An Open Letter to Browder: On Hooliganism

Hooliganism in Chicago

(November 1933)


From The Militant, Vol. VI No. 50, 4 November 1933, p. 2.
Transcribed & marked up by Einde O’ Callaghan for the Encyclopaedia of Trotskyism On-Line (ETOL).



To the Central Committee
Communist Party of the U.S.A
Earl Browder, Secretary

Dear Sir:

Last Sunday afternoon, October 22, I attended a meeting of the Left Opposition in their own headquarters, called under their own auspices, at which comrade Arne Swabeck was scheduled to speak on Germany. Before the meeting could start, a horde of some 250 “Communists” – members of Section 5, District 8 – invaded the hall under the leadership of their Section Organizer, Jack Spiegel, and of a member of the District Committee, David Poindexter. On their own admission, they had come fresh from mobilization caucuses for the express purpose of breaking up the meeting. They precipitated a riot in which literature and furniture were destroyed, workers were beaten up and trampled upon, and such a commotion developed that the police came into the hall from the street.

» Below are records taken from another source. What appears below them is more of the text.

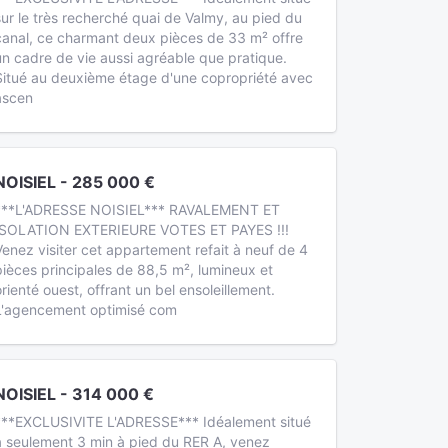
sur le très recherché quai de Valmy, au pied du
canal, ce charmant deux pièces de 33 m² offre
un cadre de vie aussi agréable que pratique.
Situé au deuxième étage d'une copropriété avec
ascen
NOISIEL - 285 000 €
***L'ADRESSE NOISIEL*** RAVALEMENT ET
ISOLATION EXTERIEURE VOTES ET PAYES !!!
Venez visiter cet appartement refait à neuf de 4
pièces principales de 88,5 m², lumineux et
orienté ouest, offrant un bel ensoleillement.
L'agencement optimisé com
NOISIEL - 314 000 €
***EXCLUSIVITE L'ADRESSE*** Idéalement situé
à seulement 3 min à pied du RER A, venez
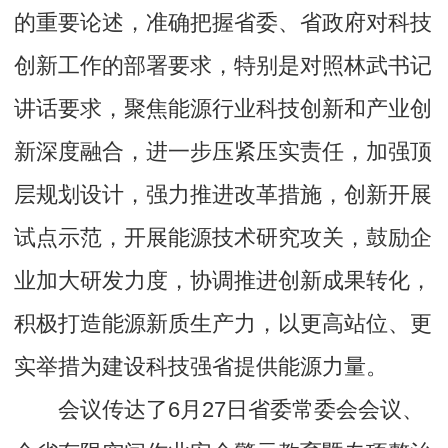
的重要论述，准确把握省委、省政府对科技
创新工作的部署要求，特别是对照林武书记
讲话要求，聚焦能源行业科技创新和产业创
新深度融合，进一步压紧压实责任，加强顶
层规划设计，强力推进改革措施，创新开展
试点示范，开展能源技术研究攻关，鼓励企
业加大研发力度，协调推进创新成果转化，
积极打造能源新质生产力，以更高站位、更
实举措为建设科技强省提供能源力量。
会议传达了6月27日省委常委会会议、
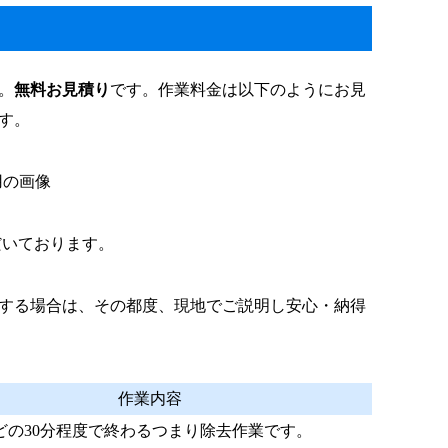
。
無料お見積り
です。作業料金は以下のようにお見
す。
だいております。
する場合は、その都度、現地でご説明し安心・納得
作業内容
どの30分程度で終わるつまり除去作業です。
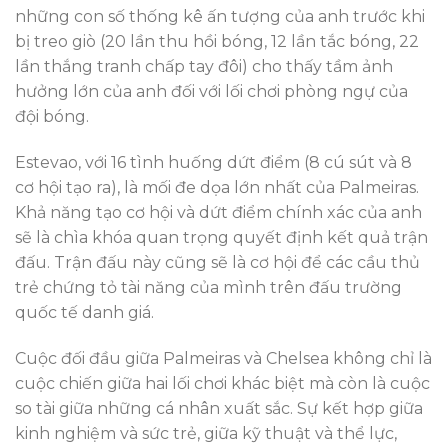
những con số thống kê ấn tượng của anh trước khi
bị treo giò (20 lần thu hồi bóng, 12 lần tắc bóng, 22
lần thắng tranh chấp tay đôi) cho thấy tầm ảnh
hưởng lớn của anh đối với lối chơi phòng ngự của
đội bóng.
Estevao, với 16 tình huống dứt điểm (8 cú sút và 8
cơ hội tạo ra), là mối đe dọa lớn nhất của Palmeiras.
Khả năng tạo cơ hội và dứt điểm chính xác của anh
sẽ là chìa khóa quan trọng quyết định kết quả trận
đấu. Trận đấu này cũng sẽ là cơ hội để các cầu thủ
trẻ chứng tỏ tài năng của mình trên đấu trường
quốc tế danh giá.
Cuộc đối đầu giữa Palmeiras và Chelsea không chỉ là
cuộc chiến giữa hai lối chơi khác biệt mà còn là cuộc
so tài giữa những cá nhân xuất sắc. Sự kết hợp giữa
kinh nghiệm và sức trẻ, giữa kỹ thuật và thể lực,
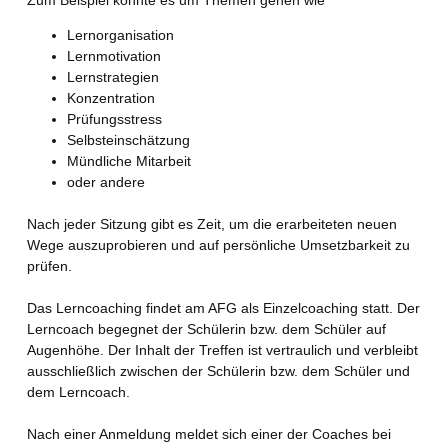
Lernorganisation
Lernmotivation
Lernstrategien
Konzentration
Prüfungsstress
Selbsteinschätzung
Mündliche Mitarbeit
oder andere
Nach jeder Sitzung gibt es Zeit, um die erarbeiteten neuen
Wege auszuprobieren und auf persönliche Umsetzbarkeit zu
prüfen.
Das Lerncoaching findet am AFG als Einzelcoaching statt. Der
Lerncoach begegnet der Schülerin bzw. dem Schüler auf
Augenhöhe. Der Inhalt der Treffen ist vertraulich und verbleibt
ausschließlich zwischen der Schülerin bzw. dem Schüler und
dem Lerncoach.
Nach einer Anmeldung meldet sich einer der Coaches bei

I have been in the revolutionary movement all my life and have participated in many demonstrations, some of them bloody and brutal, but I have never felt that I was facing so vicious and irresponsible and .anti-social a mob as the one which came last Sunday under the banner of the Communist party.

I wonder if you as a leader of the Communist Party realize all that such a thing means? A party which conducts itself in the manner of the most degraded section of the very lumpen-proletariat – plus from the decayed and degenerate body of a rotting social system – can neither win healthy elements to its ranks nor lead the revolution when the moment arrives; on the contrary, it must become a feeder of Fascist forces. A party which cannot raise the intellectual and moral level of the proletariat but on the contrary trains line elements down to the depth of gangsters has no right to use the name Communist.

Is it too much for you and your party to learn that a meeting of workers, come together to hear anyone at all, must not under any circumstances be physically attacked and broken up? Or is the answer that you can only hope to impress the American proletariat this way since you have so signally failed to impress them ideologically?

Several months ago, I severed my connection with the Communist party (after twelve years of membership) over occurrences in Germany. At that time I stated that the excuse offered by the C.I. that the German party was not rooted in the factories needed further explanation because a party can only be a really functioning Communist party when its composition is mainly of the working proletariat. Maybe last Sunday’s event throws some light on the question. If the leadership of the German party trained its members not to win other workers by ideological conviction but by destroying the meetings they organized and hoped to conduct, then a revolutionist knows why the Communist party of Germany was not “rooted in the masses.”